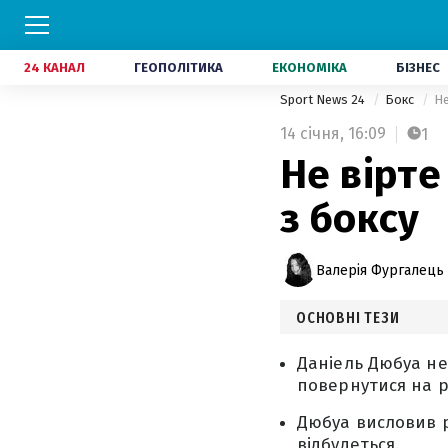
24 КАНАЛ
ГЕОПОЛІТИКА
ЕКОНОМІКА
БІЗНЕС
Sport News 24
Бокс
Не
14 січня,
16:09
1
Не вірте
з боксу
Валерія Фургалець
ОСНОВНІ ТЕЗИ
Даніель Дюбуа не 
повернутися на р
Дюбуа висловив р
відбудеться.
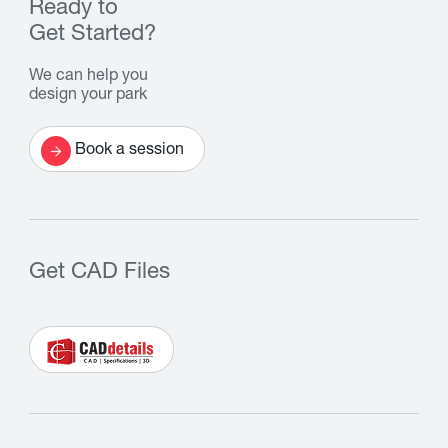
Ready to
Get Started?
We can help you
design your park
Book a session
Get CAD Files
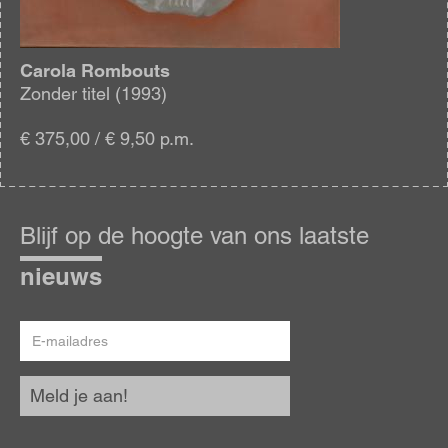
Carola Rombouts
Zonder titel (1993)
€ 375,00 / € 9,50 p.m.
Blijf
op
Blijf op de hoogte van ons laatste
de
hoogte
nieuws
E-
mailadres
Meld je aan!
══════════
> [TASK ITEM]:
Every record, word for word, should be given back without its pictures.

> [OUTPUT BELOW]:
24 КАНАЛ
ГЕОПОЛІТИКА
ЕКОНОМІКА
БІЗНЕС
Sport News 24
Бокс
Не
14 січня,
16:09
1
Не вірте
з боксу
Валерія Фургалець
ОСНОВНІ ТЕЗИ
Даніель Дюбуа не 
повернутися на р
Дюбуа висловив р
відбудеться.
Ready to
Get Started?
We can help you
design your park
Book a session
Get CAD Files
Carola Rombouts
Zonder titel (1993)
€ 375,00 / € 9,50 p.m.
Blijf
op
Blijf op de hoogte van ons laatste
de
hoogte
nieuws
E-
mailadres
Meld je aan!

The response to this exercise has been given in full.